Le livre de Daniel Mendelsohn court trois challenges à la fois : développer une analyse pointue et convaincante des subtilités de l'Odyssée qui sert de trame à un séminaire universitaire qu'il a donné en tant que professeur de lettres, à Bard College, renouer les liens avec Jay Mendelsohn, son père, un matheux exigeant et peu communicatif , plus craint qu'aimé, qui assiste chaque semaine au cours de son fils , et enfin l'emmener, à l'issue de cette session, dans une croisière qui se propose de suivre le périple d'Ulysse en Méditerrannée…

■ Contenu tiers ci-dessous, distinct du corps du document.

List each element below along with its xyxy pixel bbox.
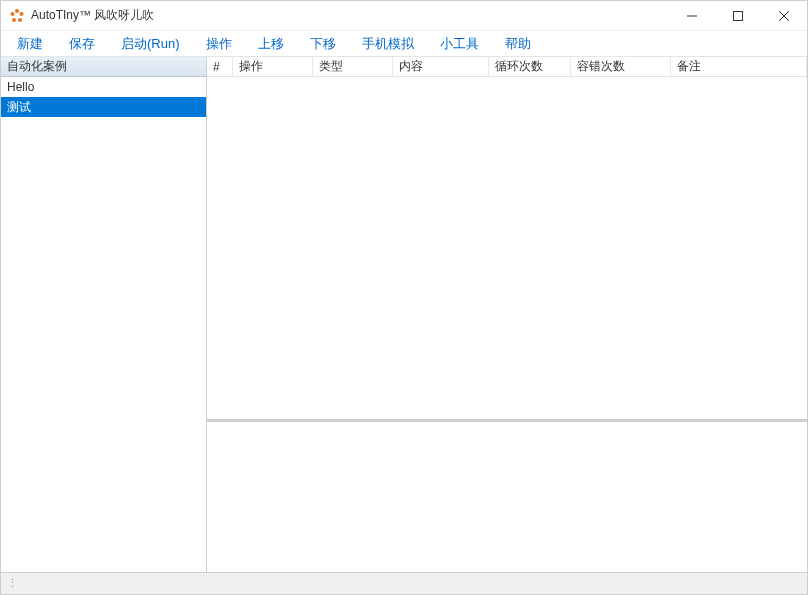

Relation philologique, pédagogique et filiale à la fois, « Une Odyssée » tisse avec une grande habileté, une vraie finesse aussi, ces trois trames ensemble : le fil de la navette, comme celui des trois Parques le fait pour la vie d'un homme, de sa naissance à sa mort, lie judicieusement le sens du livre, la quête d'une transmission et la découverte d'un père inattendu pour ce fils qui croyait être maître du périple au long cours qu'il a composé et proposé - et qui « apprend » de ses étudiants, ce qui est le propre de toute relation pédagogique, mais qui "apprend" surtout de son père jusqu'aux dernières pages du livre qu'il est train d'écrire …
C'est vrai que l'Odyssée est une épopée étrange, précédée qu'elle est par la quête de Télémaque au début, qui nous dérobe Ulysse jusqu'au chant V. Loin d'être un appendice rajouté ou superflu, la quête de Télémaque, qui n'a jamais connu son père et ne peut donc pas le « reconnaître », donne à l'Odyssée tout entière un éclairage particulier qui permet d'en délivrer l'apologue.

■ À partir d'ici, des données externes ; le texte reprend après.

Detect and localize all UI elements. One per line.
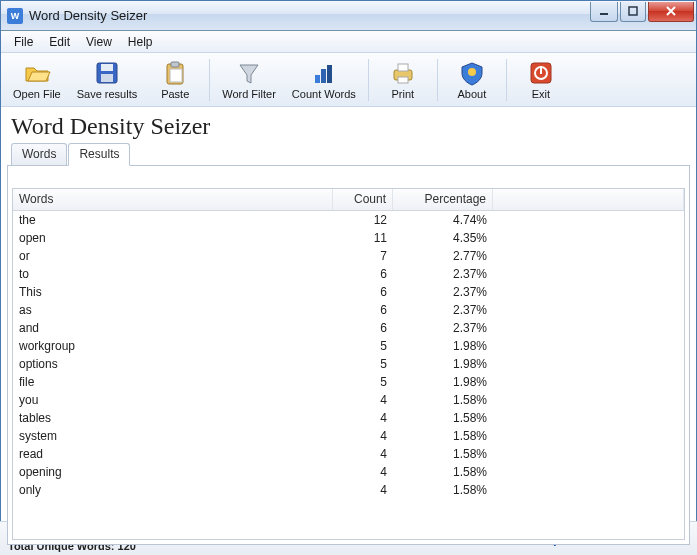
cell-count: 5 bbox=[333, 356, 393, 372]
toolbar-separator bbox=[506, 59, 507, 101]
cell-count: 4 bbox=[333, 482, 393, 498]
table-row[interactable]: you41.58% bbox=[13, 391, 684, 409]
cell-percentage: 1.98% bbox=[393, 338, 493, 354]
cell-word: system bbox=[13, 428, 333, 444]
print-button[interactable]: Print bbox=[374, 56, 432, 104]
cell-count: 4 bbox=[333, 410, 393, 426]
svg-rect-1 bbox=[629, 7, 637, 15]
col-count[interactable]: Count bbox=[333, 189, 393, 210]
funnel-icon bbox=[235, 59, 263, 87]
cell-word: file bbox=[13, 374, 333, 390]
cell-percentage: 2.37% bbox=[393, 302, 493, 318]
cell-word: options bbox=[13, 356, 333, 372]
cell-percentage: 2.37% bbox=[393, 320, 493, 336]
menu-help[interactable]: Help bbox=[121, 33, 160, 51]
tab-words[interactable]: Words bbox=[11, 143, 67, 165]
col-percentage[interactable]: Percentage bbox=[393, 189, 493, 210]
cell-percentage: 4.35% bbox=[393, 230, 493, 246]
table-row[interactable]: to62.37% bbox=[13, 265, 684, 283]
cell-percentage: 2.77% bbox=[393, 248, 493, 264]
col-words[interactable]: Words bbox=[13, 189, 333, 210]
col-spacer bbox=[493, 189, 684, 210]
titlebar[interactable]: W Word Density Seizer bbox=[1, 1, 696, 31]
window-title: Word Density Seizer bbox=[29, 8, 588, 23]
open-file-label: Open File bbox=[13, 88, 61, 100]
cell-count: 6 bbox=[333, 302, 393, 318]
tabstrip: Words Results bbox=[1, 143, 696, 165]
folder-open-icon bbox=[23, 59, 51, 87]
cell-percentage: 1.58% bbox=[393, 392, 493, 408]
menu-file[interactable]: File bbox=[7, 33, 40, 51]
cell-word: you bbox=[13, 392, 333, 408]
grid-body[interactable]: the124.74%open114.35%or72.77%to62.37%Thi… bbox=[13, 211, 684, 539]
table-row[interactable]: workgroup51.98% bbox=[13, 337, 684, 355]
grid-header: Words Count Percentage bbox=[13, 189, 684, 211]
svg-rect-6 bbox=[171, 62, 179, 67]
close-button[interactable] bbox=[648, 2, 694, 22]
cell-percentage: 4.74% bbox=[393, 212, 493, 228]
save-icon bbox=[93, 59, 121, 87]
svg-rect-0 bbox=[600, 13, 608, 15]
cell-word: read bbox=[13, 446, 333, 462]
table-row[interactable]: tables41.58% bbox=[13, 409, 684, 427]
cell-word: and bbox=[13, 320, 333, 336]
print-label: Print bbox=[392, 88, 415, 100]
toolbar: Open File Save results Paste Word Filter… bbox=[1, 53, 696, 107]
maximize-button[interactable] bbox=[620, 2, 646, 22]
cell-word: to bbox=[13, 266, 333, 282]
cell-word: tables bbox=[13, 410, 333, 426]
svg-rect-12 bbox=[398, 64, 408, 71]
cell-percentage: 2.37% bbox=[393, 266, 493, 282]
tab-results[interactable]: Results bbox=[68, 143, 130, 166]
page-title: Word Density Seizer bbox=[11, 113, 686, 140]
table-row[interactable]: opening41.58% bbox=[13, 463, 684, 481]
cell-percentage: 1.98% bbox=[393, 356, 493, 372]
cell-percentage: 1.58% bbox=[393, 428, 493, 444]
count-words-label: Count Words bbox=[292, 88, 356, 100]
toolbar-separator bbox=[437, 59, 438, 101]
cell-count: 7 bbox=[333, 248, 393, 264]
cell-count: 4 bbox=[333, 392, 393, 408]
menu-edit[interactable]: Edit bbox=[42, 33, 77, 51]
cell-word: or bbox=[13, 248, 333, 264]
cell-word: open bbox=[13, 230, 333, 246]
menubar: File Edit View Help bbox=[1, 31, 696, 53]
svg-point-14 bbox=[468, 68, 476, 76]
paste-button[interactable]: Paste bbox=[146, 56, 204, 104]
table-row[interactable]: This62.37% bbox=[13, 283, 684, 301]
svg-rect-9 bbox=[321, 69, 326, 83]
table-row[interactable]: or72.77% bbox=[13, 247, 684, 265]
open-file-button[interactable]: Open File bbox=[6, 56, 68, 104]
table-row[interactable]: only41.58% bbox=[13, 481, 684, 499]
cell-word: as bbox=[13, 302, 333, 318]
cell-percentage: 2.37% bbox=[393, 284, 493, 300]
save-results-button[interactable]: Save results bbox=[70, 56, 145, 104]
cell-percentage: 1.58% bbox=[393, 482, 493, 498]
table-row[interactable]: open114.35% bbox=[13, 229, 684, 247]
table-row[interactable]: and62.37% bbox=[13, 319, 684, 337]
table-row[interactable]: file51.98% bbox=[13, 373, 684, 391]
svg-rect-3 bbox=[101, 64, 113, 71]
exit-button[interactable]: Exit bbox=[512, 56, 570, 104]
toolbar-separator bbox=[209, 59, 210, 101]
about-button[interactable]: About bbox=[443, 56, 501, 104]
svg-rect-8 bbox=[315, 75, 320, 83]
cell-word: only bbox=[13, 482, 333, 498]
table-row[interactable]: the124.74% bbox=[13, 211, 684, 229]
cell-percentage: 1.58% bbox=[393, 464, 493, 480]
cell-count: 4 bbox=[333, 446, 393, 462]
word-filter-label: Word Filter bbox=[222, 88, 276, 100]
svg-rect-17 bbox=[540, 66, 542, 74]
word-filter-button[interactable]: Word Filter bbox=[215, 56, 283, 104]
menu-view[interactable]: View bbox=[79, 33, 119, 51]
table-row[interactable]: read41.58% bbox=[13, 445, 684, 463]
about-label: About bbox=[457, 88, 486, 100]
minimize-button[interactable] bbox=[590, 2, 618, 22]
table-row[interactable]: as62.37% bbox=[13, 301, 684, 319]
count-words-button[interactable]: Count Words bbox=[285, 56, 363, 104]
svg-rect-13 bbox=[398, 77, 408, 83]
clipboard-icon bbox=[161, 59, 189, 87]
table-row[interactable]: system41.58% bbox=[13, 427, 684, 445]
bar-chart-icon bbox=[310, 59, 338, 87]
table-row[interactable]: options51.98% bbox=[13, 355, 684, 373]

Qu'il s'agisse d'Ulysse pour Télémaque, ou, pour Ulysse, de Télémaque, des Phéaciens, de Circé, de Polyphème, du chien, du porcher Eumée, de la nourrice Euriclée, de Pénélope, et enfin du vieux Laërte , tout le « nostos »- retour- d'Ulysse est marqué par le processus de reconnaissance : qui suis-je ? qui es-tu ? à quoi me reconnais-tu ? es-tu bien sûr(e) qu'il s'agit de moi ? suis-je bien sûr que je puis te faire confiance, que tu m'es resté(e) fidèle ?
Pleine de tours et de détours, l'épopée de ce polutropos Odusseus – Ulysse aux mille tours- fait des retours en arrière étonnants : les récits merveilleux contés par Ulysse aux Phéaciens, l'histoire de sa blessure à la jambe, la chute de Troie narrée par les âmes des morts, etc..

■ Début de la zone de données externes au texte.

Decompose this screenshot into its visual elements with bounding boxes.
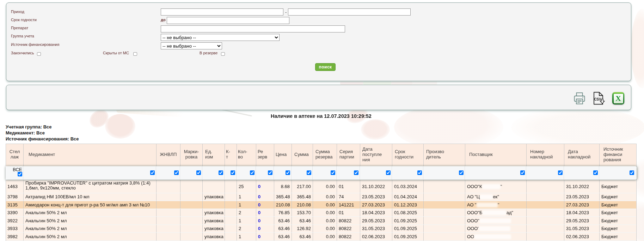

Sans doute parce que, comme la connaissance de soi, comme celle des siens, récit et voyage tournent en rond , suspendus au bon vouloir des dieux - ce qui irrite particulièrement Jay qui trouve vraiment qu'Ulysse a la vie trop facile- mais surtout suspendus à l'identification – souvent douloureuse, lente, difficile- des quelques rares points fixes d'une existence, qui font, de tout retour, une suite d'épreuves mais aussi le suprême but, la plus haute félicité d'une vie. Du Bellay l'a bien dit :
Heureux qui, comme Ulysse, a fait un beau voyage
Et s'en est retourné plein d'usage et raison
Vivre entre ses parents le reste de son âge…
Une Odyssée est un récit plein d'échos, de relais, de liens. C'est aussi une réflexion pleine de poésie, de philosophie et de tendresse filiale.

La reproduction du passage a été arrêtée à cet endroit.